Se dice que, en La Ciudad, Gabriel García Márquez firmó ejemplares de la primera edición de Cien años de soledad, su monumental obra recién editada. “Cuando Ray Bradbury llegó a la Argentina vino a firmar libros a la librería”, explica Ezequiel, el coleccionista con sensibilidad para interpretar los fenómenos que se dieron bajo estos techos.
Osadía aspiracional
“A mí se me hace cuento que empezó Buenos Aires, la juzgo tan eterna como el agua y como el aire”, pregonaba Borges ante su Fundación Mítica de la ciudad. Acaso la eternidad sea una aspiración para ese pasillo de vidrieras y mármoles diseñado por el arquitecto Clorindo Testa a pedido de los Baliña. “En los años sesenta, la familia hizo demoler su residencia para construir la galería”, explica uno de los anticuarios.
Al levantar la mirada en el óvalo central, claramente puede percibirse el sello de Testa en los techos de hormigón, hoy pintados de colorado, pero cuyo color cemento original remiten rápidamente a construcciones como la de la Biblioteca Nacional o el ex Banco de Londres, obras de su autoría. Aunque amenguado, el estilo brutalista domina el ejido central.
En cambio, cuando se construyó el hotel sobre Florida, las famosas baldosas rojas que identificaban a la galería fueron reemplazadas por pisos de cerámica, pastiche for export que le restó identidad al lugar.
Los jardines de invierno elevados y los revoques rústicos son otros de los signos indelebles de la magnífica obra de Clorindo Testa.
Desolación
Alguna vez, Alfredo Alcón y Vittorio Gassman la surcaron con distinción y Rogelio Polesello imaginó en el aire sin bastidores. Allá lejos quedó el tiempo en el que la visitaban quince mil personas por día que naturalizaban la presencia de los monstruos sagrados del arte.
En la actualidad, muy lejos de aquella realidad, a pesar que se encuentra en buenas condiciones de aseo y con su iluminación encendida, la falta de propuestas comerciales espanta a los transeúntes que evitan atravesar la manzana recorriendo la galería.
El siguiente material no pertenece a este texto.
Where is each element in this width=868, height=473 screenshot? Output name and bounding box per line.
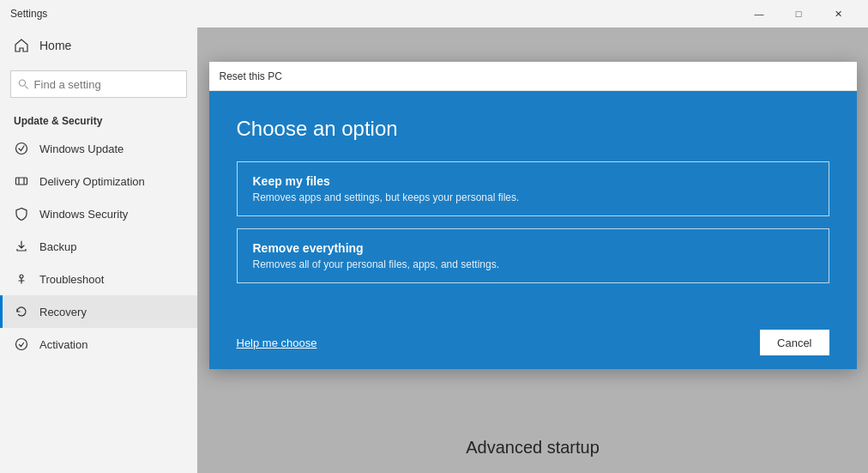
reset-dialog: Reset this PC Choose an option Keep my f…: [209, 62, 857, 369]
sidebar-item-activation[interactable]: Activation: [0, 328, 197, 361]
svg-line-1: [25, 86, 28, 89]
sidebar-item-windows-security[interactable]: Windows Security: [0, 197, 197, 230]
sidebar: Home Update & Security: [0, 27, 197, 473]
svg-point-2: [16, 143, 27, 155]
dialog-title: Reset this PC: [220, 70, 282, 82]
recovery-icon: [14, 304, 29, 319]
minimize-button[interactable]: —: [739, 0, 779, 27]
windows-security-label: Windows Security: [39, 208, 128, 221]
windows-security-icon: [14, 206, 29, 221]
svg-rect-3: [16, 178, 27, 185]
troubleshoot-icon: [14, 271, 29, 287]
settings-window: Settings — □ ✕ Home: [0, 0, 868, 473]
home-label: Home: [39, 39, 71, 52]
cancel-button[interactable]: Cancel: [760, 330, 829, 355]
search-input[interactable]: [34, 78, 179, 91]
help-me-choose-link[interactable]: Help me choose: [237, 337, 317, 349]
sidebar-item-backup[interactable]: Backup: [0, 230, 197, 263]
section-label: Update & Security: [0, 105, 197, 132]
svg-point-0: [19, 80, 25, 86]
sidebar-item-delivery-optimization[interactable]: Delivery Optimization: [0, 165, 197, 197]
remove-everything-description: Removes all of your personal files, apps…: [253, 258, 813, 270]
sidebar-item-windows-update[interactable]: Windows Update: [0, 132, 197, 165]
close-button[interactable]: ✕: [818, 0, 858, 27]
activation-label: Activation: [39, 338, 87, 351]
window-title: Settings: [10, 8, 47, 20]
modal-overlay: Reset this PC Choose an option Keep my f…: [197, 27, 868, 473]
sidebar-item-recovery[interactable]: Recovery: [0, 295, 197, 328]
sidebar-item-troubleshoot[interactable]: Troubleshoot: [0, 263, 197, 295]
title-bar: Settings — □ ✕: [0, 0, 868, 27]
search-icon: [18, 78, 29, 90]
maximize-button[interactable]: □: [779, 0, 818, 27]
windows-update-label: Windows Update: [39, 143, 124, 155]
activation-icon: [14, 337, 29, 352]
dialog-content: Choose an option Keep my files Removes a…: [209, 91, 857, 316]
delivery-optimization-icon: [14, 173, 29, 189]
backup-icon: [14, 239, 29, 254]
windows-update-icon: [14, 141, 29, 156]
delivery-optimization-label: Delivery Optimization: [39, 175, 145, 188]
home-icon: [14, 38, 29, 53]
troubleshoot-label: Troubleshoot: [39, 273, 104, 286]
svg-point-6: [20, 275, 23, 278]
sidebar-item-home[interactable]: Home: [0, 27, 197, 64]
recovery-label: Recovery: [39, 306, 87, 318]
dialog-footer: Help me choose Cancel: [209, 316, 857, 369]
window-controls: — □ ✕: [739, 0, 858, 27]
keep-files-option[interactable]: Keep my files Removes apps and settings,…: [237, 161, 829, 216]
remove-everything-option[interactable]: Remove everything Removes all of your pe…: [237, 228, 829, 283]
content-area: Home Update & Security: [0, 27, 868, 473]
remove-everything-title: Remove everything: [253, 241, 813, 255]
dialog-title-bar: Reset this PC: [209, 62, 857, 91]
backup-label: Backup: [39, 240, 76, 253]
keep-files-title: Keep my files: [253, 174, 813, 188]
keep-files-description: Removes apps and settings, but keeps you…: [253, 191, 813, 203]
main-panel: Advanced startup Reset this PC Choose an…: [197, 27, 868, 473]
svg-point-9: [16, 339, 27, 350]
search-box[interactable]: [10, 70, 187, 98]
dialog-heading: Choose an option: [237, 117, 829, 141]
Una tienda que ofrece ropa de cuero espera ilusionada a los turistas que aún no llegan. Tal es la parálisis que un grupo de hombres tomó las mesas y sillas del bar en desuso para montar el escenario para despuntar una partida de ajedrez. Más allá, una mujer arroja una pelota de cuero para ser rescatada por su mascota, que corre cómoda sin que nadie se atraviese a su paso interrumpiendo su juego. La postal de la Galería del Este casi podría conformar una escena del surrealismo de David Lynch.
La postal es lúgubre. Sobre una pared, cuelga enclenque el teatro que anuncia al Café de las Artes. A pocos metros, en el cristal de una vidriera se lee “El Agujerito”. En casi todos los locales, alguna inscripción denota un pasado esplendoroso.
Detenida en el tiempo. Adormecida. Sin cumplir con el mandato para el que fue pensada. A casi nadie le importa. “Cambio, cambio”, se filtra desde Florida. Y el empeñoso nostálgico se empecina en oír los aplausos con los que Ray Bradbury abandonó el lugar pispeado de lejos por Madame Frou Frou y vigilado desde la cúpula del bar por Emma Zunz.
La Galería del Este es acervo y memoria viva del arte argentino, razón suficiente que amerita un pensado plan de recuperación. Su valor patrimonial, histórico y cultural exigen una solución al abandono. La memoria de ese parroquiano consuetudinario llamado Jorge Luis Borges lo merece.